Ok - i noticed no one replyed so i thought id share a bit.
Over the last 10 years or so, my father in law has been making his small holdings more useful - without spending too much money. He has tried many alternatives 
For tool sheds. Building a brick house , having a wooden frame built, too name but a few. For his needs (storage) the clear winner in terms of ease cost and space has been having a small freight container parked on land. At first it seemed cheap and nasty. But it never gives trouble, worth looking in to perhaps


----------



## ratzakli (May 20, 2012)

I watched a programme on UK TV yesterday about converting shipping containers into garden rooms/sheds/offices. 

If you can get hold of a cutting torch, you can easily make doorway and window openings - and you can paint inside and outside to make it look more attractive.


----------



## Jolly Roger (Dec 4, 2011)

I bought a wooden shipping container from a haulage company who had moved some Brits to Greece about 14 years ago. I covered it with bitumen felt and it is still giving good service.


----------



## concertina (Oct 18, 2012)

*sheds*



Jolly Roger said:


> I bought a wooden shipping container from a haulage company who had moved some Brits to Greece about 14 years ago. I covered it with bitumen felt and it is still giving good service.

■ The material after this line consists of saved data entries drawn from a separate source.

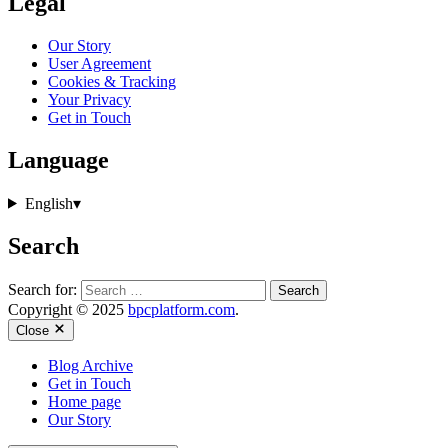
Legal
Our Story
User Agreement
Cookies & Tracking
Your Privacy
Get in Touch
Language
English
▾
Search
Search for:
Copyright © 2025
bpcplatform.com
.
Close
Blog Archive
Get in Touch
Home page
Our Story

jolly roger,what a good idea,got to think of ways to cut costs and great to utilize things,make them serve other purposes.I have seen some great ways to use discarded pallets too on utube.14 years ago means you have been here a long time,you must like it,but then kefalonia must be real nice,from concertina


----------



## Jolly Roger (Dec 4, 2011)

concertina said:


> jolly roger,what a good idea,got to think of ways to cut costs and great to utilize things,make them serve other purposes.I have seen some great ways to use discarded pallets too on utube.14 years ago means you have been here a long time,you must like it,but then kefalonia must be real nice,from concertina


I love Kefalonia and feel privileged to have been able to live here for many years. I must check out the uses for pallets! I have a very nice compost heap made from pallets and also use them for decking.


----------